Email-Worm.Win32.Vybab

Class Email-Worm
Platform Win32
Description

Technical Details

This worm spreads via the Internet as an attachment to infected messages. It can also infect EXE files.

It is a PE EXE file written in Borland Delphi and is approximately 140 KB in size.

Installation

When installing itself to the system, the worm creates a file named 123.txt in the Windows directory. This file contains the following text string:

babyv ; made of Ran

It also creates files in the root directory and the Windows directory. The names of these files are created from three random characters and one of the following extensions:

bat
exe
htm
rar
doc
xls

These files do not contain the body of the worm.

The worm copies itself to a temporary file named seeyou.rar in the C: root directory.

It also creates a file named echo.vbs in the Windows temporary directory. This file contains the script which enables the worm to propagate via email.

Propagation via email

Each time the worm or one of the infected files is launched, the worm sends itself to all addresses in the MS Outlook address book.
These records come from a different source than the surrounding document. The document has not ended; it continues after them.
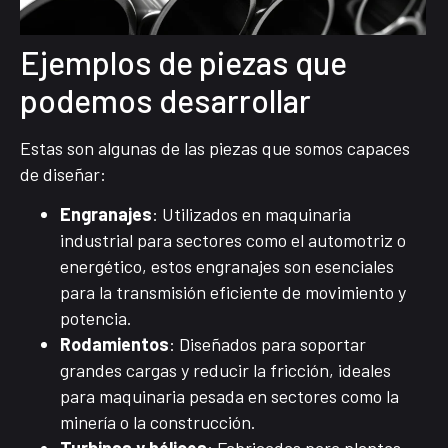
Ejemplos de piezas que
podemos desarrollar
Estas son algunas de las piezas que somos capaces
de diseñar:
Engranajes
: Utilizados en maquinaria
industrial para sectores como el automotriz o
energético, estos engranajes son esenciales
para la transmisión eficiente de movimiento y
potencia.
Rodamientos
: Diseñados para soportar
grandes cargas y reducir la fricción, ideales
para maquinaria pesada en sectores como la
minería o la construcción.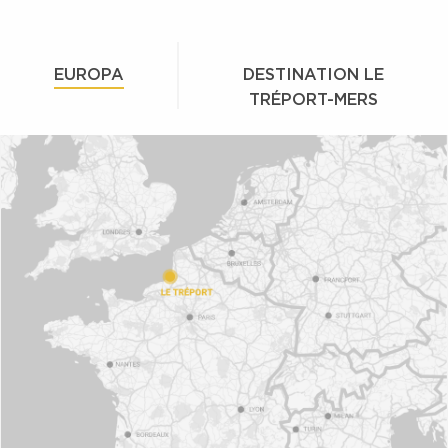
EUROPA
DESTINATION LE
TRÉPORT-MERS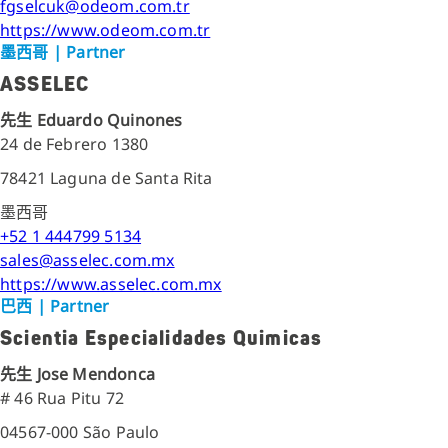
fgselcuk@odeom.com.tr
https://www.odeom.com.tr
墨西哥
| Partner
ASSELEC
先生 Eduardo Quinones
24 de Febrero 1380
78421 Laguna de Santa Rita
墨西哥
+52 1 444799 5134
sales@asselec.com.mx
https://www.asselec.com.mx
巴西
| Partner
Scientia Especialidades Quimicas
先生 Jose Mendonca
# 46 Rua Pitu 72
04567-000 São Paulo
Infected emails have the following characterstics:

Message header:

Microsoft Pack3, ;o)

Message text:

Hi:
This is Microsoft client server center
Check This!

Infecting EXE files

When the worm is launched for the first time, it infects EXE files located in the Program Files directory, and in the directory which the worm was launched from. It writes itself to the beginning of those files.

After this the worm searches all directories on all accessible drives and infects all EXE files found.

When an infected file is launched, the virus copies itself into the root directory of every available drive and sends itself via email. The original uninfected file is saved in the Windows temporary directory and will re-establish control once the worm finishes the infection process.